Problem to solve: Please give an exact copy of every line from the one holding "Suntem specialisti in" through the final line of the records below.

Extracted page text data

-------

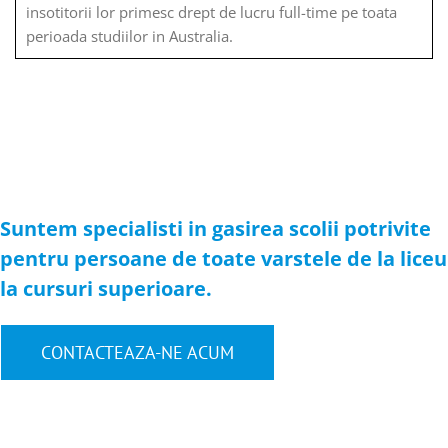
insotitorii lor primesc drept de lucru full-time pe toata
perioada studiilor in Australia.
Suntem specialisti in gasirea scolii potrivite
pentru persoane de toate varstele de la liceu
la cursuri superioare.
CONTACTEAZA-NE ACUM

-------

Solved problem:
Suntem specialisti in gasirea scolii potrivite
pentru persoane de toate varstele de la liceu
la cursuri superioare.
CONTACTEAZA-NE ACUM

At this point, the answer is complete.